Ci-dessus l’Orangerie, ci-dessous vue sur le parc et l’Odet. (Photos Philippe Perrichon)
Le propos de l’événement est axé sur l’œuvre poétique de RYOKAN, moine zen du XIXe siècle dont on peut ici rappeler sommairement l’étrange parcours. Né, comme Shiho NARUSHIMA, dans la province de Niigata, RYOKAN semble tout destiné à reprendre les fonctions paternelles de prêtre shintoïste mais, contrairement aux espérances familiales, sa prédilection personnelle le porte à suivre l’enseignement d’un maître zen sôtô.
Les cinq calligraphies de Izumi Kohama et le Enso qui constitue le logo de l’association. (Photo Izumi Kohama Moulin)

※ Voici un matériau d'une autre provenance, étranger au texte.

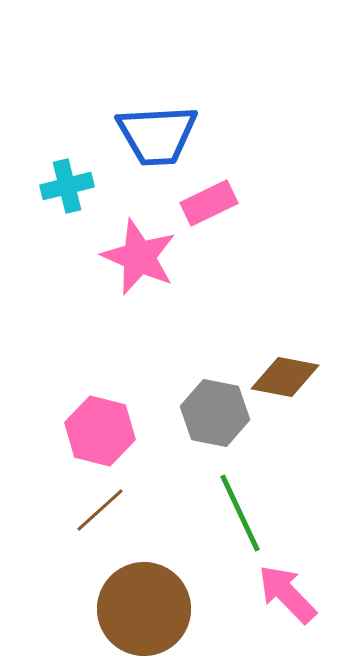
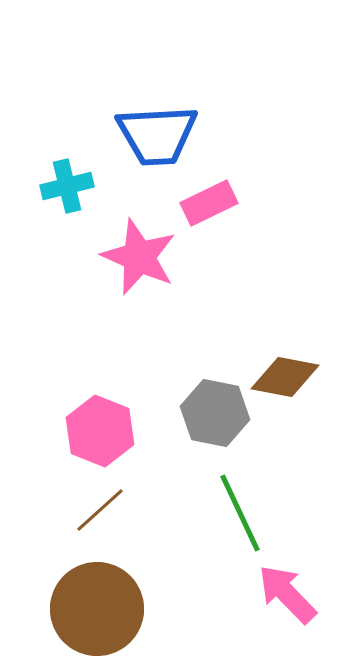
pink hexagon: rotated 8 degrees clockwise
brown circle: moved 47 px left
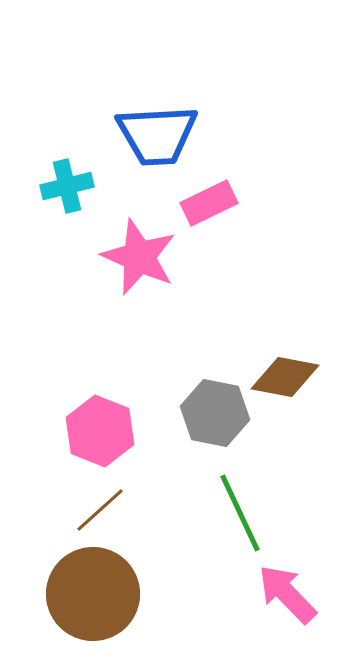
brown circle: moved 4 px left, 15 px up
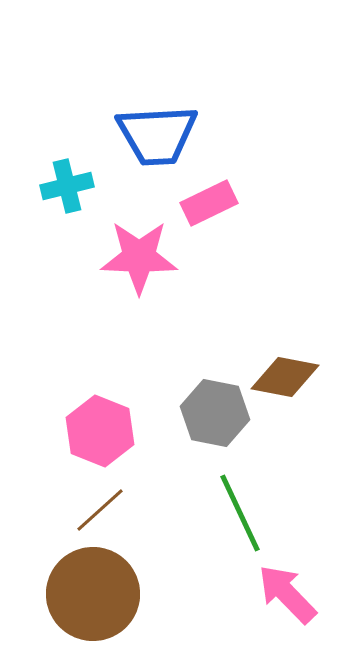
pink star: rotated 22 degrees counterclockwise
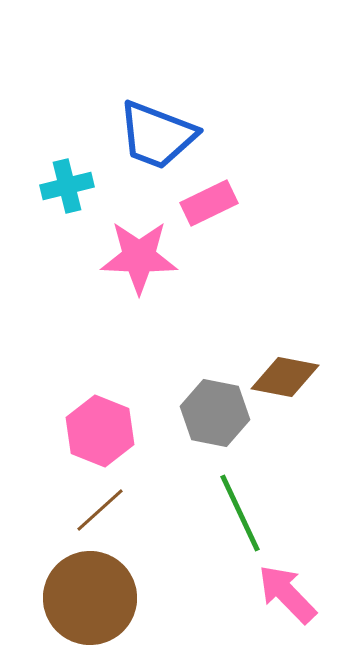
blue trapezoid: rotated 24 degrees clockwise
brown circle: moved 3 px left, 4 px down
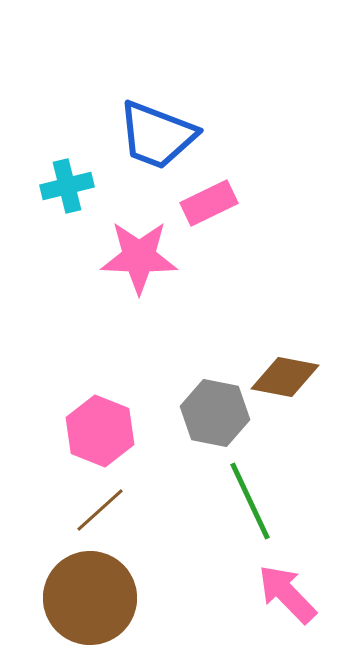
green line: moved 10 px right, 12 px up
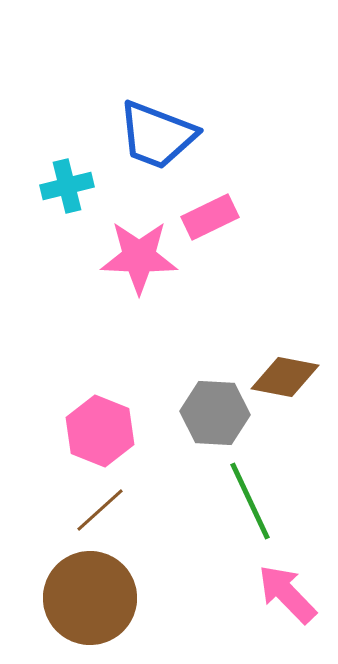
pink rectangle: moved 1 px right, 14 px down
gray hexagon: rotated 8 degrees counterclockwise
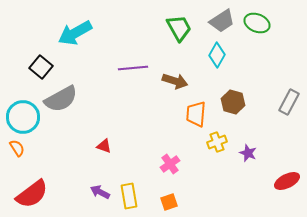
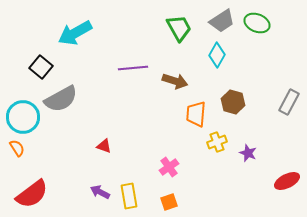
pink cross: moved 1 px left, 3 px down
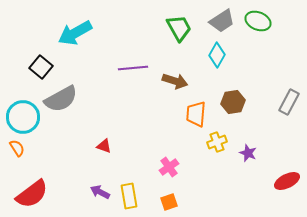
green ellipse: moved 1 px right, 2 px up
brown hexagon: rotated 25 degrees counterclockwise
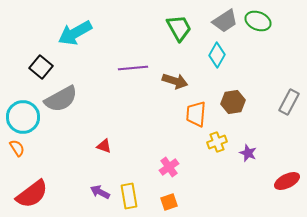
gray trapezoid: moved 3 px right
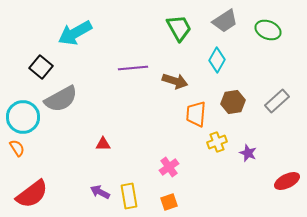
green ellipse: moved 10 px right, 9 px down
cyan diamond: moved 5 px down
gray rectangle: moved 12 px left, 1 px up; rotated 20 degrees clockwise
red triangle: moved 1 px left, 2 px up; rotated 21 degrees counterclockwise
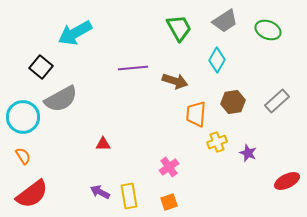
orange semicircle: moved 6 px right, 8 px down
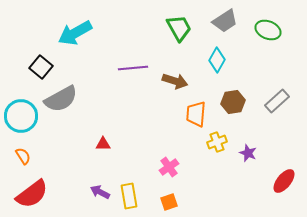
cyan circle: moved 2 px left, 1 px up
red ellipse: moved 3 px left; rotated 25 degrees counterclockwise
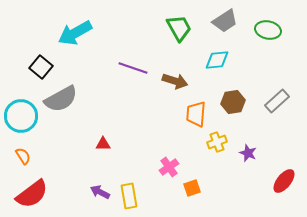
green ellipse: rotated 10 degrees counterclockwise
cyan diamond: rotated 55 degrees clockwise
purple line: rotated 24 degrees clockwise
orange square: moved 23 px right, 14 px up
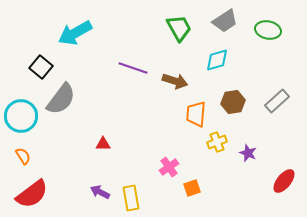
cyan diamond: rotated 10 degrees counterclockwise
gray semicircle: rotated 24 degrees counterclockwise
yellow rectangle: moved 2 px right, 2 px down
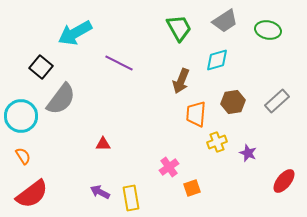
purple line: moved 14 px left, 5 px up; rotated 8 degrees clockwise
brown arrow: moved 6 px right; rotated 95 degrees clockwise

Après qu’il eût pratiqué assidûment auprès de son maître pendant plusieurs années, celui-ci le gratifia de la transmission qui fit de lui son successeur et lui confia ses disciples et la charge du temple dont il était responsable. Cependant son maître décède peu de temps après, et RYOKAN décide alors de renoncer aux charges et titres qui lui auraient assuré un avenir confortable et devient moine errant pendant plusieurs années, avant de construire un ermitage sommaire sur le flanc du mont Yugi non loin de son village natal. Il y passera le reste de sa vie, produisant, sans jamais être publié, des centaines de poèmes et des calligraphies qui, parfois lui serviront de monnaie d’échange pour glaner quelque nourriture dans les villages de la vallée.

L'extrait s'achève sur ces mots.